=== What the task requires ===
Which lines of the records hold the string "teleport"? Report only how many of them there are.

________

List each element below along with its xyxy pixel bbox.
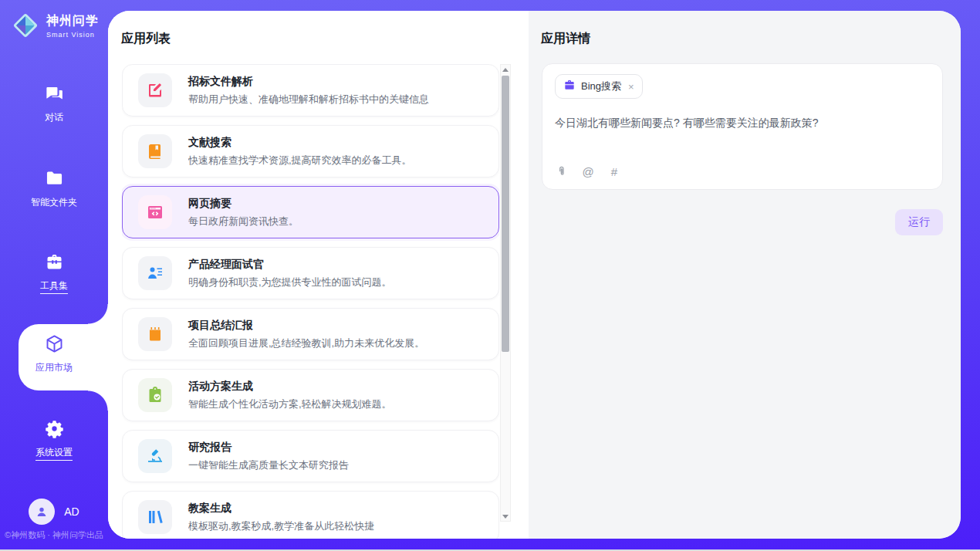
sidebar-item-label: 对话 <box>45 111 63 124</box>
hash-icon[interactable]: # <box>607 164 621 178</box>
user-name: AD <box>64 505 79 518</box>
edit-document-icon <box>138 73 172 107</box>
sidebar-item-label: 工具集 <box>40 279 68 294</box>
copyright-footer: ©神州数码 · 神州问学出品 <box>0 529 108 541</box>
app-title: 教案生成 <box>188 502 374 516</box>
cube-icon <box>44 333 65 354</box>
composer-toolbar: @ # <box>555 164 930 178</box>
app-description: 快速精准查找学术资源,提高研究效率的必备工具。 <box>188 154 412 167</box>
scrollbar-down-button[interactable] <box>501 512 510 521</box>
app-list-item[interactable]: 网页摘要每日政府新闻资讯快查。 <box>122 186 499 238</box>
sidebar-item-label: 系统设置 <box>35 446 73 461</box>
user-row[interactable]: AD <box>0 499 108 525</box>
app-detail-title: 应用详情 <box>541 31 590 47</box>
prompt-card: Bing搜索 × 今日湖北有哪些新闻要点? 有哪些需要关注的最新政策? @ # <box>542 63 943 190</box>
prompt-input[interactable]: 今日湖北有哪些新闻要点? 有哪些需要关注的最新政策? <box>555 117 930 164</box>
app-window: 神州问学 Smart Vision 对话智能文件夹工具集应用市场系统设置 AD … <box>0 0 980 549</box>
user-avatar-icon <box>29 499 55 525</box>
app-list-item[interactable]: 产品经理面试官明确身份和职责,为您提供专业性的面试问题。 <box>122 247 499 299</box>
app-title: 产品经理面试官 <box>188 258 392 272</box>
list-scrollbar[interactable] <box>500 64 511 522</box>
paperclip-icon[interactable] <box>555 164 569 178</box>
app-list-item[interactable]: 教案生成模板驱动,教案秒成,教学准备从此轻松快捷 <box>122 491 499 539</box>
sidebar-item-应用市场[interactable]: 应用市场 <box>0 333 108 374</box>
brand-name: 神州问学 <box>46 13 99 29</box>
scroll-up-icon <box>502 68 509 72</box>
app-description: 明确身份和职责,为您提供专业性的面试问题。 <box>188 276 392 289</box>
sidebar: 神州问学 Smart Vision 对话智能文件夹工具集应用市场系统设置 AD … <box>0 0 108 551</box>
diamond-logo-icon <box>11 11 40 40</box>
gear-icon <box>44 418 65 439</box>
app-list-item[interactable]: 活动方案生成智能生成个性化活动方案,轻松解决规划难题。 <box>122 369 499 421</box>
app-title: 项目总结汇报 <box>188 319 424 333</box>
app-list-item[interactable]: 项目总结汇报全面回顾项目进展,总结经验教训,助力未来优化发展。 <box>122 308 499 360</box>
app-list-item[interactable]: 研究报告一键智能生成高质量长文本研究报告 <box>122 430 499 482</box>
app-list-item[interactable]: 招标文件解析帮助用户快速、准确地理解和解析招标书中的关键信息 <box>122 64 499 117</box>
microscope-icon <box>138 439 172 473</box>
briefcase-icon <box>563 79 576 94</box>
clipboard-check-icon <box>138 378 172 412</box>
book-icon <box>138 134 172 168</box>
sidebar-item-对话[interactable]: 对话 <box>0 83 108 124</box>
tool-chip-label: Bing搜索 <box>581 79 621 93</box>
app-title: 网页摘要 <box>188 197 299 211</box>
books-icon <box>138 500 172 534</box>
close-icon[interactable]: × <box>628 82 634 92</box>
run-row: 运行 <box>542 209 943 235</box>
app-description: 每日政府新闻资讯快查。 <box>188 215 299 228</box>
brand-subtitle: Smart Vision <box>46 31 99 39</box>
app-title: 研究报告 <box>188 441 349 455</box>
sidebar-item-智能文件夹[interactable]: 智能文件夹 <box>0 168 108 209</box>
app-description: 一键智能生成高质量长文本研究报告 <box>188 458 349 472</box>
app-description: 模板驱动,教案秒成,教学准备从此轻松快捷 <box>188 519 374 533</box>
tool-chip-bing-search[interactable]: Bing搜索 × <box>555 74 643 99</box>
app-list-item[interactable]: 文献搜索快速精准查找学术资源,提高研究效率的必备工具。 <box>122 125 499 177</box>
interviewer-icon <box>138 256 172 290</box>
toolbox-icon <box>44 252 65 272</box>
folder-icon <box>44 168 65 189</box>
scrollbar-thumb[interactable] <box>502 76 509 352</box>
scrollbar-up-button[interactable] <box>501 65 510 74</box>
app-description: 智能生成个性化活动方案,轻松解决规划难题。 <box>188 397 392 411</box>
run-button[interactable]: 运行 <box>895 209 943 235</box>
app-detail-panel: 应用详情 Bing搜索 × 今日湖北有哪些新闻要点? 有哪些需要关注的最新政策?… <box>529 11 961 539</box>
app-description: 帮助用户快速、准确地理解和解析招标书中的关键信息 <box>188 93 429 106</box>
app-list-title: 应用列表 <box>121 31 171 47</box>
main-content: 应用列表 招标文件解析帮助用户快速、准确地理解和解析招标书中的关键信息文献搜索快… <box>108 11 961 539</box>
app-title: 活动方案生成 <box>188 380 392 394</box>
scroll-down-icon <box>502 515 509 519</box>
chat-icon <box>44 83 65 104</box>
mention-icon[interactable]: @ <box>581 164 595 178</box>
app-title: 招标文件解析 <box>188 75 429 89</box>
sidebar-item-label: 应用市场 <box>35 361 73 374</box>
sidebar-item-工具集[interactable]: 工具集 <box>0 252 108 294</box>
sidebar-item-系统设置[interactable]: 系统设置 <box>0 418 108 461</box>
app-description: 全面回顾项目进展,总结经验教训,助力未来优化发展。 <box>188 336 424 350</box>
app-title: 文献搜索 <box>188 136 412 150</box>
brand: 神州问学 Smart Vision <box>11 11 99 40</box>
browser-code-icon <box>138 195 172 229</box>
sidebar-item-label: 智能文件夹 <box>31 196 77 209</box>
notepad-icon <box>138 317 172 351</box>
app-list: 招标文件解析帮助用户快速、准确地理解和解析招标书中的关键信息文献搜索快速精准查找… <box>122 64 499 539</box>
app-list-panel: 应用列表 招标文件解析帮助用户快速、准确地理解和解析招标书中的关键信息文献搜索快… <box>108 11 529 539</box>
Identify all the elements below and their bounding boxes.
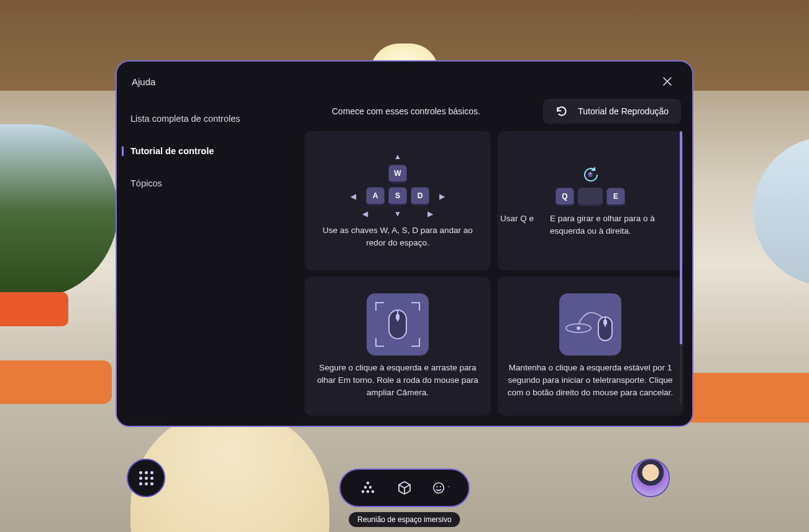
help-content: Comece com esses controles básicos. Tuto… (304, 98, 683, 416)
card-qe-desc: Usar Q e E para girar e olhar para o à e… (505, 213, 676, 238)
react-button[interactable]: ⌃ (428, 475, 454, 501)
intro-text: Comece com esses controles básicos. (307, 106, 480, 116)
furniture (0, 360, 112, 404)
scrollbar[interactable] (680, 131, 682, 405)
card-teleport-desc: Mantenha o clique à esquerda estável por… (505, 362, 676, 400)
arrow-down-icon: ▼ (394, 209, 401, 218)
refresh-icon (555, 105, 568, 117)
card-qe-desc-right: E para girar e olhar para o à esquerda o… (550, 213, 680, 238)
sidebar-item-all-controls[interactable]: Lista completa de controles (121, 103, 299, 135)
svg-point-6 (577, 326, 580, 330)
svg-point-1 (590, 172, 592, 174)
furniture (0, 292, 68, 326)
card-look: Segure o clique à esquerda e arraste par… (304, 277, 491, 416)
replay-label: Tutorial de Reprodução (578, 106, 669, 116)
teleport-illustration (559, 293, 621, 355)
space-button[interactable] (355, 475, 381, 501)
mouse-icon (386, 309, 409, 340)
key-a: A (366, 187, 385, 206)
rotate-icon (580, 164, 600, 184)
content-top-row: Comece com esses controles básicos. Tuto… (304, 98, 683, 125)
look-illustration (367, 293, 429, 355)
modal-body: Lista completa de controles Tutorial de … (117, 98, 692, 426)
session-label: Reunião de espaço imersivo (349, 512, 460, 527)
svg-point-18 (439, 486, 441, 487)
key-e: E (606, 188, 625, 206)
help-sidebar: Lista completa de controles Tutorial de … (121, 98, 299, 416)
bracket-icon (375, 302, 384, 311)
replay-tutorial-button[interactable]: Tutorial de Reprodução (543, 99, 681, 124)
wasd-illustration: ▲ W ◀ A S D ▶ ◀ (350, 152, 445, 218)
qe-illustration: Q E (555, 164, 625, 206)
arrow-up-icon: ▲ (394, 152, 401, 161)
menu-button[interactable] (127, 459, 165, 497)
cube-icon (397, 480, 412, 495)
key-s: S (388, 187, 407, 206)
window-right (753, 137, 809, 286)
key-d: D (411, 187, 429, 206)
svg-point-11 (366, 490, 368, 493)
sidebar-item-control-tutorial[interactable]: Tutorial de controle (121, 135, 299, 167)
tutorial-cards: ▲ W ◀ A S D ▶ ◀ (304, 131, 683, 416)
svg-point-17 (436, 486, 437, 487)
hud-toolbar: ⌃ (339, 469, 470, 507)
arrow-left-icon: ◀ (350, 192, 356, 201)
svg-point-10 (361, 490, 363, 493)
modal-title: Ajuda (132, 76, 155, 87)
card-wasd: ▲ W ◀ A S D ▶ ◀ (304, 131, 491, 270)
furniture (679, 373, 809, 423)
svg-point-13 (363, 486, 366, 488)
arrow-left-icon: ◀ (362, 209, 368, 218)
smile-icon (432, 481, 446, 495)
svg-rect-4 (396, 314, 400, 320)
card-look-desc: Segure o clique à esquerda e arraste par… (312, 362, 483, 400)
arrow-right-icon: ▶ (439, 192, 445, 201)
sidebar-item-topics[interactable]: Tópicos (121, 167, 299, 200)
view-button[interactable] (391, 475, 418, 501)
close-icon (662, 76, 672, 86)
card-qe-desc-left: Usar Q e (500, 213, 534, 238)
space-dots-icon (360, 481, 376, 495)
help-modal: Ajuda Lista completa de controles Tutori… (116, 60, 693, 427)
svg-point-15 (366, 482, 368, 484)
bracket-icon (411, 302, 420, 311)
scrollbar-thumb[interactable] (680, 131, 682, 344)
bracket-icon (375, 338, 384, 347)
svg-point-12 (371, 490, 373, 493)
key-q: Q (555, 188, 574, 206)
close-button[interactable] (657, 71, 677, 91)
teleport-icon (562, 300, 618, 349)
modal-header: Ajuda (117, 62, 692, 98)
chevron-up-icon: ⌃ (447, 485, 451, 491)
grid-icon (139, 471, 153, 485)
card-wasd-desc: Use as chaves W, A, S, D para andar ao r… (312, 224, 483, 250)
card-qe: Q E Usar Q e E para girar e olhar para o… (497, 131, 683, 270)
key-spacer (578, 188, 603, 206)
avatar-icon (633, 460, 669, 496)
window-left (0, 124, 118, 298)
svg-rect-9 (603, 319, 607, 325)
bracket-icon (411, 338, 420, 347)
card-teleport: Mantenha o clique à esquerda estável por… (497, 277, 683, 416)
key-w: W (388, 165, 407, 183)
svg-point-14 (368, 486, 371, 488)
avatar-button[interactable] (631, 459, 670, 497)
arrow-right-icon: ▶ (427, 209, 433, 218)
svg-point-16 (434, 483, 444, 493)
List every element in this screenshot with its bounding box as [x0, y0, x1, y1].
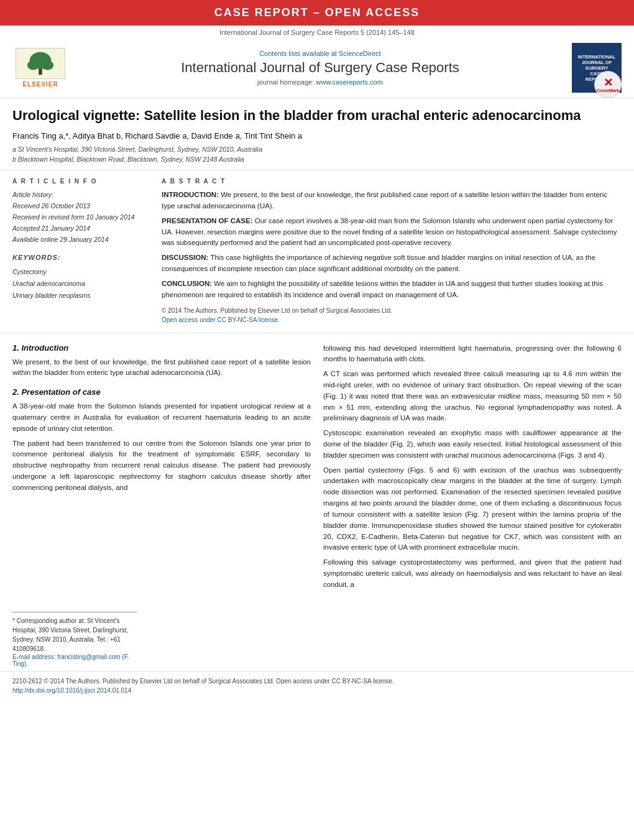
footer-doi[interactable]: http://dx.doi.org/10.1016/j.ijscr.2014.0…: [12, 686, 622, 695]
header-banner: CASE REPORT – OPEN ACCESS: [0, 0, 634, 25]
journal-ref-line: International Journal of Surgery Case Re…: [0, 25, 634, 38]
email-label: E-mail address:: [12, 653, 57, 660]
copyright-line: © 2014 The Authors. Published by Elsevie…: [162, 306, 622, 316]
info-abstract-section: A R T I C L E I N F O Article history: R…: [0, 170, 634, 333]
article-header: Urological vignette: Satellite lesion in…: [0, 98, 634, 170]
article-info-label: A R T I C L E I N F O: [12, 178, 149, 185]
article-info-col: A R T I C L E I N F O Article history: R…: [12, 178, 149, 325]
keywords-label: Keywords:: [12, 254, 149, 261]
homepage-prefix: journal homepage:: [257, 78, 316, 86]
body-left-col: 1. Introduction We present, to the best …: [12, 343, 311, 599]
conclusion-label: CONCLUSION:: [162, 280, 212, 287]
right-para1: following this had developed intermitten…: [323, 343, 622, 366]
abstract-conclusion: CONCLUSION: We aim to highlight the poss…: [162, 279, 622, 301]
keywords-list: Cystectomy Urachal adenocarcinoma Urinar…: [12, 266, 149, 302]
elsevier-wordmark: ELSEVIER: [22, 81, 58, 88]
svg-point-3: [27, 60, 39, 70]
keyword-3: Urinary bladder neoplasms: [12, 290, 149, 302]
keyword-2: Urachal adenocarcinoma: [12, 278, 149, 290]
section1-para: We present, to the best of our knowledge…: [12, 357, 311, 379]
right-para2: A CT scan was performed which revealed t…: [323, 369, 622, 424]
journal-homepage: journal homepage: www.casereports.com: [68, 78, 572, 86]
discussion-text: This case highlights the importance of a…: [162, 254, 595, 272]
conclusion-text: We aim to highlight the possibility of s…: [162, 280, 603, 298]
intro-text: We present, to the best of our knowledge…: [162, 191, 607, 210]
keyword-1: Cystectomy: [12, 266, 149, 278]
elsevier-logo: ELSEVIER: [12, 48, 68, 88]
discussion-label: DISCUSSION:: [162, 254, 208, 261]
footnote-star: * Corresponding author at: St Vincent's …: [12, 616, 137, 653]
footer-issn: 2210-2612 © 2014 The Authors. Published …: [12, 676, 622, 686]
authors-line: Francis Ting a,*, Aditya Bhat b, Richard…: [12, 131, 622, 141]
section2-text: A 38-year-old male from the Solomon Isla…: [12, 401, 311, 494]
crossmark-icon: ✕ CrossMark: [597, 77, 619, 93]
section2-heading: 2. Presentation of case: [12, 387, 311, 397]
right-para3: Cystoscopic examination revealed an exop…: [323, 428, 622, 461]
intro-label: INTRODUCTION:: [162, 191, 219, 198]
journal-ref: International Journal of Surgery Case Re…: [219, 29, 415, 36]
top-section: ELSEVIER Contents lists available at Sci…: [0, 38, 634, 98]
right-col-text: following this had developed intermitten…: [323, 343, 622, 591]
abstract-label: A B S T R A C T: [162, 178, 622, 185]
homepage-link[interactable]: www.casereports.com: [316, 78, 383, 86]
article-history: Article history: Received 26 October 201…: [12, 190, 149, 245]
abstract-col: A B S T R A C T INTRODUCTION: We present…: [162, 178, 622, 325]
received-date: Received 26 October 2013: [12, 201, 149, 212]
banner-text: CASE REPORT – OPEN ACCESS: [214, 6, 420, 19]
right-para5: Following this salvage cystoprostatectom…: [323, 557, 622, 590]
sciencedirect-link[interactable]: ScienceDirect: [339, 50, 381, 57]
affiliations: a St Vincent's Hospital, 390 Victoria St…: [12, 144, 622, 165]
journal-main-title: International Journal of Surgery Case Re…: [68, 60, 572, 76]
presentation-label: PRESENTATION OF CASE:: [162, 217, 253, 224]
abstract-body: INTRODUCTION: We present, to the best of…: [162, 190, 622, 325]
footnote-section: * Corresponding author at: St Vincent's …: [12, 612, 137, 667]
available-date: Available online 29 January 2014: [12, 234, 149, 246]
main-body: 1. Introduction We present, to the best …: [0, 333, 634, 606]
crossmark-badge[interactable]: ✕ CrossMark: [594, 71, 622, 98]
article-title: Urological vignette: Satellite lesion in…: [12, 107, 622, 125]
keywords-section: Keywords: Cystectomy Urachal adenocarcin…: [12, 254, 149, 302]
cc-license[interactable]: Open access under CC BY-NC-SA license.: [162, 315, 622, 325]
footnote-email-line: E-mail address: francisting@gmail.com (F…: [12, 653, 137, 667]
authors-text: Francis Ting a,*, Aditya Bhat b, Richard…: [12, 131, 302, 141]
page: CASE REPORT – OPEN ACCESS International …: [0, 0, 634, 840]
history-label: Article history:: [12, 190, 149, 201]
abstract-discussion: DISCUSSION: This case highlights the imp…: [162, 252, 622, 275]
section2-para1: A 38-year-old male from the Solomon Isla…: [12, 401, 311, 434]
section1-heading: 1. Introduction: [12, 343, 311, 353]
received-revised-date: Received in revised form 10 January 2014: [12, 212, 149, 223]
contents-prefix: Contents lists available at: [259, 50, 339, 57]
section1-text: We present, to the best of our knowledge…: [12, 357, 311, 379]
affiliation-b: b Blacktown Hospital, Blacktown Road, Bl…: [12, 154, 622, 165]
right-para4: Open partial cystectomy (Figs. 5 and 6) …: [323, 465, 622, 554]
abstract-intro: INTRODUCTION: We present, to the best of…: [162, 190, 622, 212]
section2-para2: The patient had been transferred to our …: [12, 438, 311, 494]
elsevier-tree-image: [16, 48, 65, 79]
accepted-date: Accepted 21 January 2014: [12, 223, 149, 234]
affiliation-a: a St Vincent's Hospital, 390 Victoria St…: [12, 144, 622, 155]
journal-title-center: Contents lists available at ScienceDirec…: [68, 50, 572, 86]
email-address[interactable]: francisting@gmail.com: [57, 653, 120, 660]
contents-link: Contents lists available at ScienceDirec…: [68, 50, 572, 57]
page-footer: 2210-2612 © 2014 The Authors. Published …: [0, 671, 634, 700]
abstract-presentation: PRESENTATION OF CASE: Our case report in…: [162, 216, 622, 249]
body-right-col: following this had developed intermitten…: [323, 343, 622, 599]
svg-point-4: [42, 60, 53, 70]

________

=== Completed task ===
4